Assigned task: Show every line of the data where the word "FORMAÇÃO" can be found.

Page-level text extractions:
[Start of section]

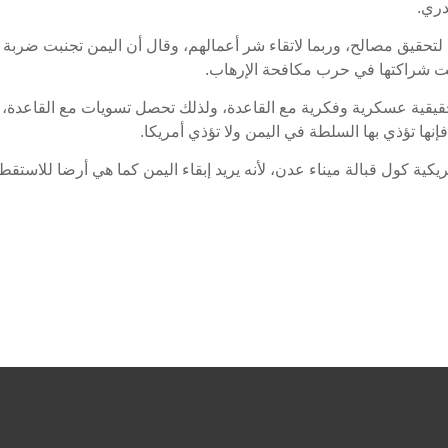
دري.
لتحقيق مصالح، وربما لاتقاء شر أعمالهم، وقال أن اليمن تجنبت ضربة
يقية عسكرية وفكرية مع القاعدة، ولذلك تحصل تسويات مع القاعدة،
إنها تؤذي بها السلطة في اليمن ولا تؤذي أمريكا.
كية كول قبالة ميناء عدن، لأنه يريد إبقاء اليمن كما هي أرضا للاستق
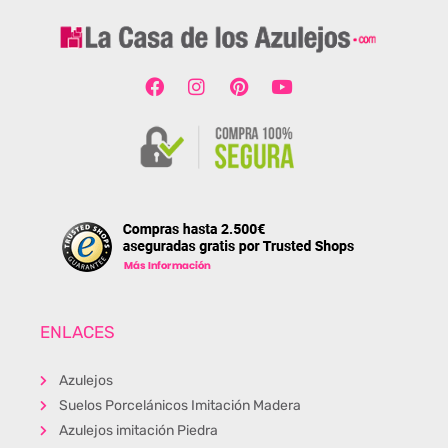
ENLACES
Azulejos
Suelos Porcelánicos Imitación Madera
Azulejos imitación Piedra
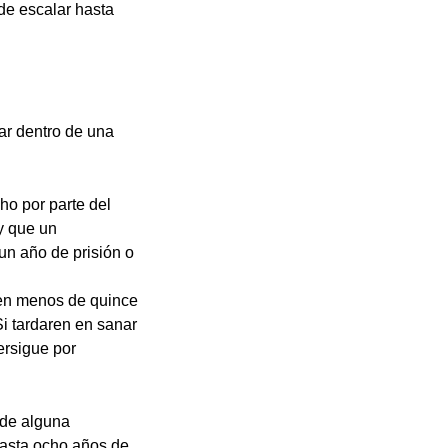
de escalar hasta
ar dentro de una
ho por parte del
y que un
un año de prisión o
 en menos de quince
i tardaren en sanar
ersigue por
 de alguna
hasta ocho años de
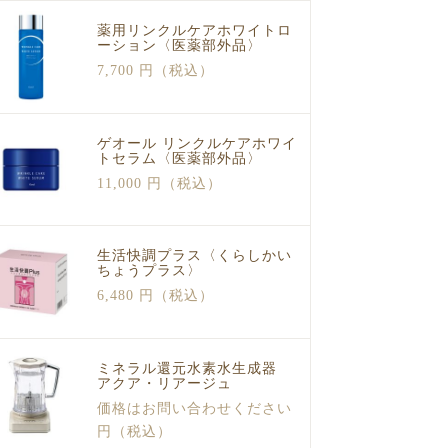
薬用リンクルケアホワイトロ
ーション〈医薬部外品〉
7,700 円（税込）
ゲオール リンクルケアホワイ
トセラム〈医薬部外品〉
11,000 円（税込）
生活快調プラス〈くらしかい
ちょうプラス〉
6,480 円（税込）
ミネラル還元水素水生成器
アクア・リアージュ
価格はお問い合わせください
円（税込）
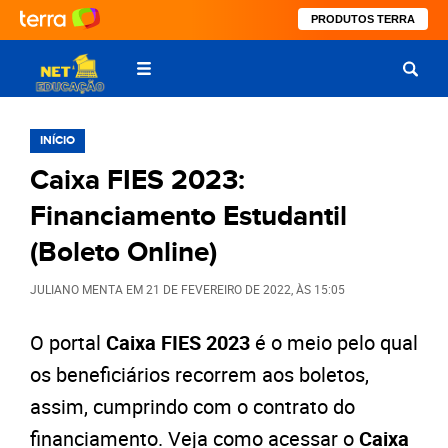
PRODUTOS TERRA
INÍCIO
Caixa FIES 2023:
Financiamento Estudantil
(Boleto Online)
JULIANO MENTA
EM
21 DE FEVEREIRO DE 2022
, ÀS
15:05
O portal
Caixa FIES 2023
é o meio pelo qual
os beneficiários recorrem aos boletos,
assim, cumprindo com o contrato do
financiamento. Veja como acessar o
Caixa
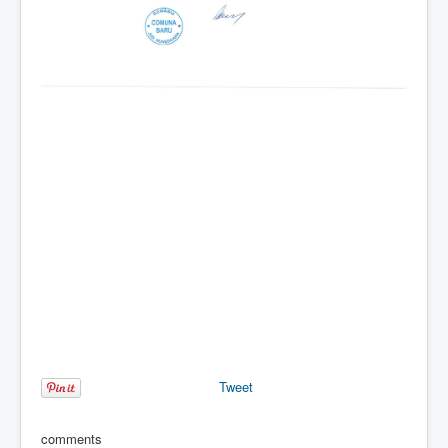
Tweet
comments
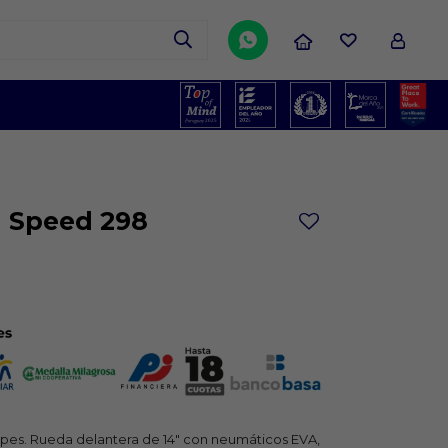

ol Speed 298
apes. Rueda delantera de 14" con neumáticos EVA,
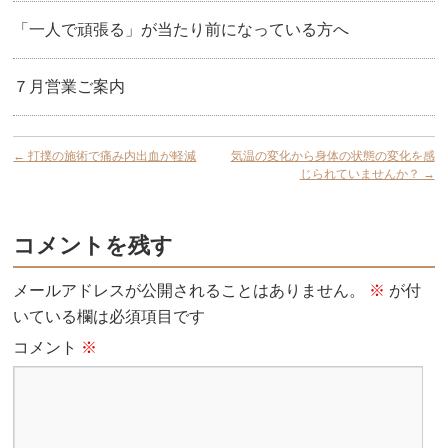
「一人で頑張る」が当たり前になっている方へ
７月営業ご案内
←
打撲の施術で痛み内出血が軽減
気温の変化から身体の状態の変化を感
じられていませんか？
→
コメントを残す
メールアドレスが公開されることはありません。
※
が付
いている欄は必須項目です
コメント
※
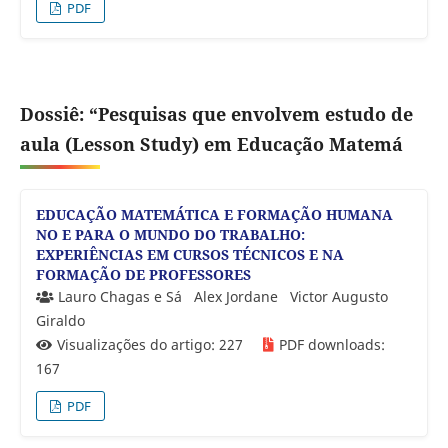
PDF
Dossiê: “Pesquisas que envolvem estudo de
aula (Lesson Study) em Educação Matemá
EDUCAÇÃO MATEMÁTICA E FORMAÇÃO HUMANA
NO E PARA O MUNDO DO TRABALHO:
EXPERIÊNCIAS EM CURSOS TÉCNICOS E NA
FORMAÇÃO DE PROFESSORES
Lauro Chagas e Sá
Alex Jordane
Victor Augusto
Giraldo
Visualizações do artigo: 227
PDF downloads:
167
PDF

[End of section]

Exercise output:
EDUCAÇÃO MATEMÁTICA E FORMAÇÃO HUMANA
FORMAÇÃO DE PROFESSORES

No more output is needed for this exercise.